When making a job summary, we need to carefully think about everything to include there – education, experience, skills, hobbies, etc. And there is one thing that we worry about – should we mention GPA in our summary? If you do know as we do, let’s find out together.
First of all, let’s understand what GPA means. GPA (or fully Grade Point Average) indicates the middle figure of all primary subjects’ scores mentioned in the school transcript.
All grades are divided into several types – pass or fail, A, B, C, D, and F. Together, they are summed up and form the middle figure for your every studying year. The final Grade Point Average comes after you finish school.
What does Grade Point Average represent? Firstly, it represents the total middle point you get on all subjects. Also, it shows all the efforts you make during your studies, the amount of time you spend studying, the level of dedication to studies, your time-management skills, and your ability to balance school and personal life.
Someone mistakenly thinks that Grade Point Average is simply a number. But, in reality, it means more than just a number. It can open up the potential employer your personality and the things you can do. It can help you stand out among other candidates and get the job you want.
But there are also cases when Grade Point Average can do a bad favor. So, now, let’s figure out when we can mention our GPA in summary.
Let’s see it in the example.
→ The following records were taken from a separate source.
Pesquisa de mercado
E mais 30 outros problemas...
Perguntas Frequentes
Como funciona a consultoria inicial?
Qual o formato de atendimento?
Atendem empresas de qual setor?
We have a girl Jenny who has the Grade Point Average of 5.0. Besides studying, she was also part-working in several organizations for several years. And she wants to include this fact in your summary. It not only underlines her Grade Point Average. It also indicates three main things: Jenny can work and study simultaneously (and show great studying results); she participated in extracurricular activities and received high marks; she has well-developed skills of balancing studying, work, and personal life.
And now let’s see the opposite case – Jenny has a bad Great Point Average. But, in fact, things are not so bad. She has finished school with a GPA of 3.0. She was a leader of the cheerleader team. She also volunteered in several organizations.
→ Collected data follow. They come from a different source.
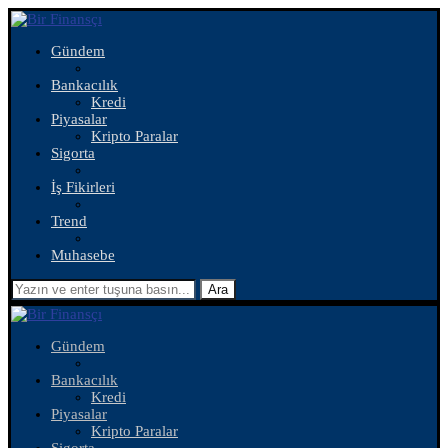
Gündem
Bankacılık
Kredi
Piyasalar
Kripto Paralar
Sigorta
İş Fikirleri
Trend
Muhasebe
Ara
Gündem
Bankacılık
Kredi
Piyasalar
Kripto Paralar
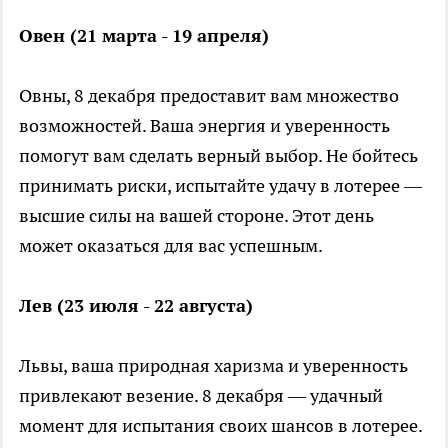
Овен (21 марта - 19 апреля)
Овны, 8 декабря предоставит вам множество
возможностей. Ваша энергия и уверенность
помогут вам сделать верный выбор. Не бойтесь
принимать риски, испытайте удачу в лотерее —
высшие силы на вашей стороне. Этот день
может оказаться для вас успешным.
Лев (23 июля - 22 августа)
Львы, ваша природная харизма и уверенность
привлекают везение. 8 декабря — удачный
момент для испытания своих шансов в лотерее.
You may think that Jenny does not want to mention her low-Grade Point Average. But GPA is not the primary indicator of getting the job. The key thing here is the way you present yourself in your summary. And for employers, the summary is essential.
So, in this case, Jenny’s GPA shows that she knows how to work in a team; her passion is more important than money (it’s about volunteering), and she can keep a middle GPA and combine it with multiple activities simultaneously.
In this situation, Jenny must mention her Grade Point Average because it indicates her ability to multitask. If you have a low-Grade Point Average, in this case, you should underline the extracurricular activities, achievements, experience, everything that will make the employers notice you. For them, your grades are not important. What really matters is the things you can give them.
There is one more thing about Grade Point Average – here, you should be honest and show your actual GPA. One day the truth will open up; that’s why you do need to lie about your GPA. There are two cases when employers ask about your Grade Point Average – in the application or during the interview. In any case, tell the truth.
When including the Grade Point Average, you probably want to put it in place corresponding to the summary’s format. But, in some cases, it’s not a good idea. We don’t recommend putting Grade Point Average in such sections as the summary’s header, below your name and abilities’ section, in the corner of any page and by itself.
You should indicate your Grade Point Average in the educational section. For example:
University of Washington
Masters of Public Relations
Cumulative GPA*: 4.1
*Here, cumulative GPA represents the middle figure of all years in school GPA.
So, that’s all. We hope that our article will help you make the right decision about including your GPA in your summary and get the job of your dream.